HUD Report: Affordable Housing Gap Persists Amid Surging Apartment Supply
Despite record apartment construction, HUD’s 2025 report finds that severe rent burdens continue to leave roughly 8.5 million very low-income renter households with “worst case” housing needs, underscoring that affordability remains a core challenge
The nation’s affordable housing crisis shows little sign of easing. According to the U.S. Department of Housing and Urban Development’s “Worst Case Housing Needs: 2025 Report to Congress,” an estimated 8.46 million renter households were living with “worst case” housing needs in 2023 — virtually unchanged from the all-time high reached during the COVID-19 pandemic.
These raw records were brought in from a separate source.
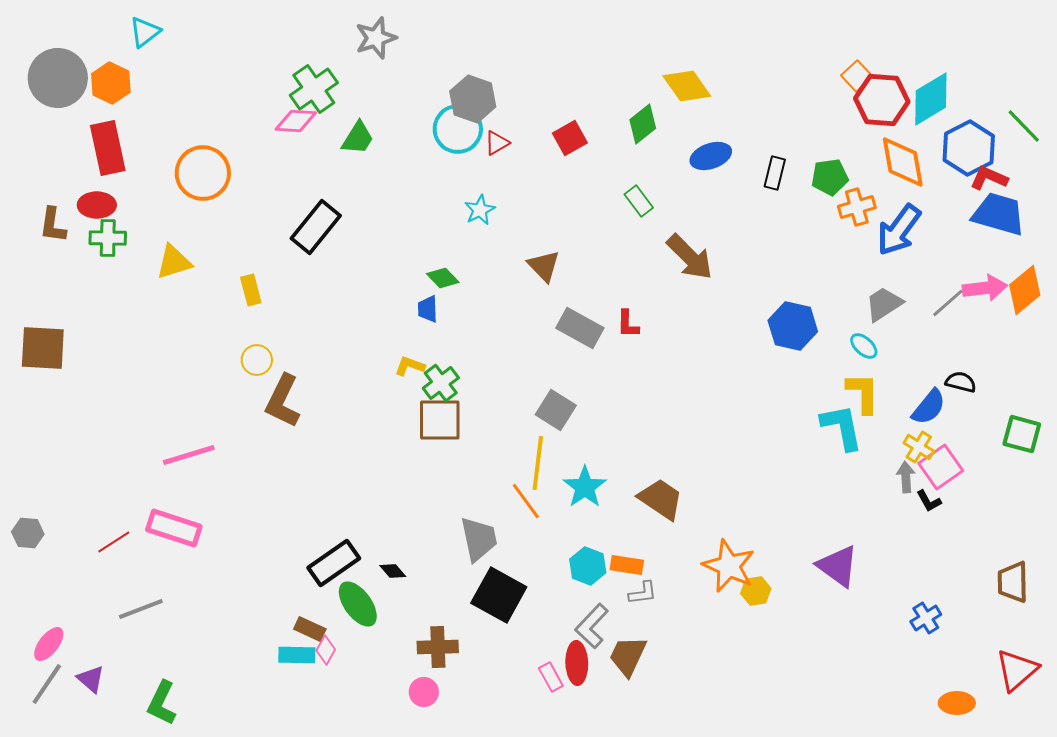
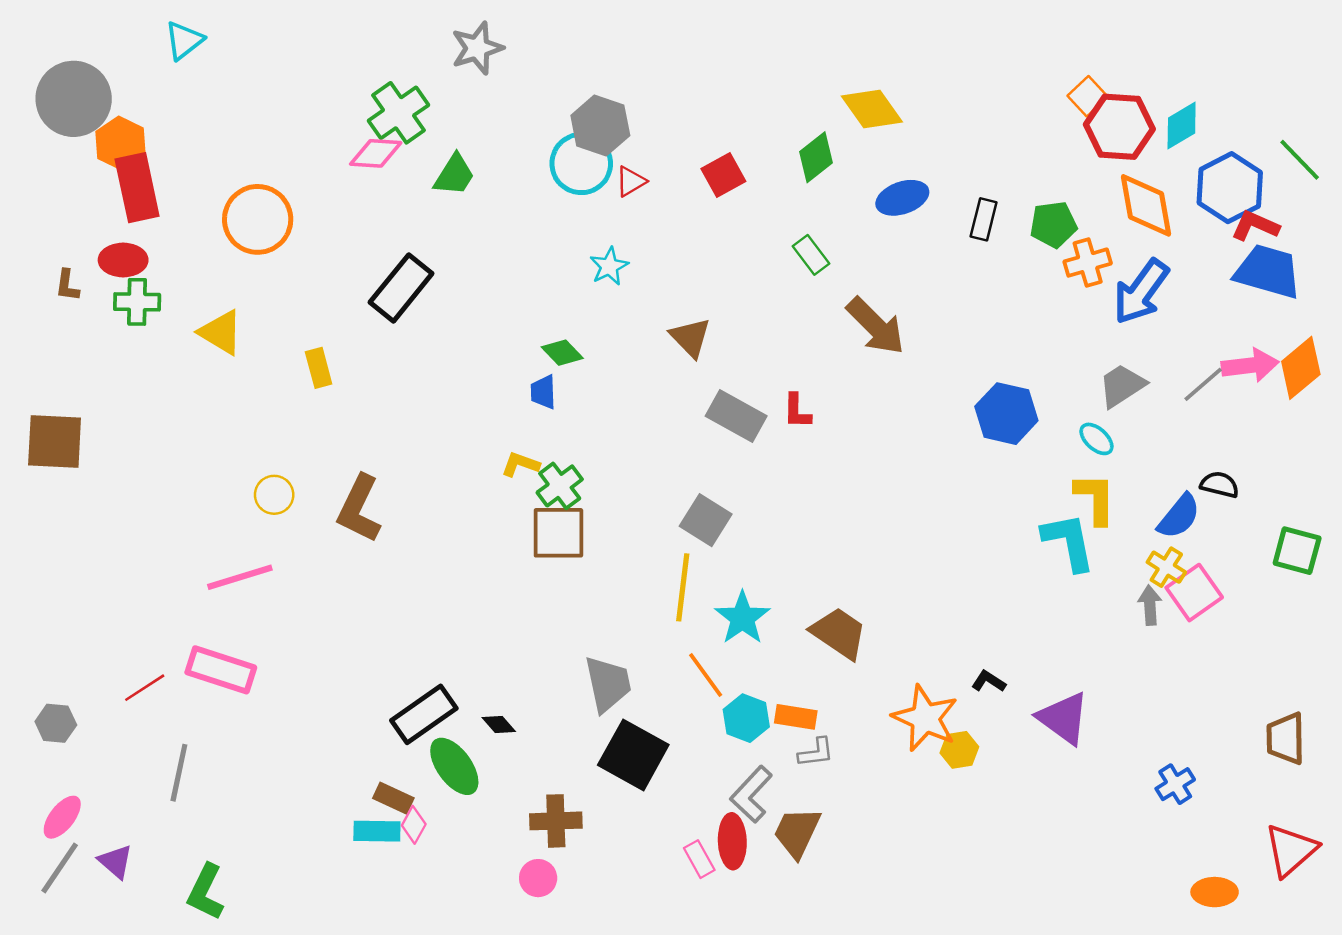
orange hexagon: (111, 83) -> (121, 143), moved
cyan diamond: (931, 99) -> (1182, 125), size x0.7
brown L-shape: (53, 225) -> (67, 285), size x0.7
yellow triangle: (174, 262) -> (221, 332), turned 48
yellow circle: (257, 360) -> (274, 495), moved
orange line: (526, 501) -> (706, 675), moved
black L-shape: (929, 501) -> (989, 681), moved, turned 152
gray hexagon: (28, 533) -> (56, 723), moved
gray line: (141, 609) -> (179, 773), turned -57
“Worst case housing needs” are defined as renter households with very low incomes (earning no more than 50% of the area median income) who receive no housing assistance and either spend more than half of their income on rent or live in severely inadequate housing. HUD has tracked this measure for decades, and the latest findings underscore the persistence of housing affordability challenges despite economic recovery and record levels of apartment construction.
The report finds that worst case needs have averaged roughly eight million households since the Great Recession, well above pre-2008 norms. While the number of affected households declined slightly, by approximately 62,000, between 2021 and 2023, the share of very low-income renters experiencing worst case needs actually edged higher, reaching 44.2%. Nearly one in two extremely low-income renters faced severe housing problems.
Contrary to popular perception, HUD emphasizes that the crisis is not solely the result of insufficient housing production. In 2024, the U.S. added nearly 592,000 new apartments, the largest annual increase since the early 1970s, and housing units per capita reached a record high. Yet much of this new supply entered the market at higher rent levels, limiting its usefulness for the lowest-income renters.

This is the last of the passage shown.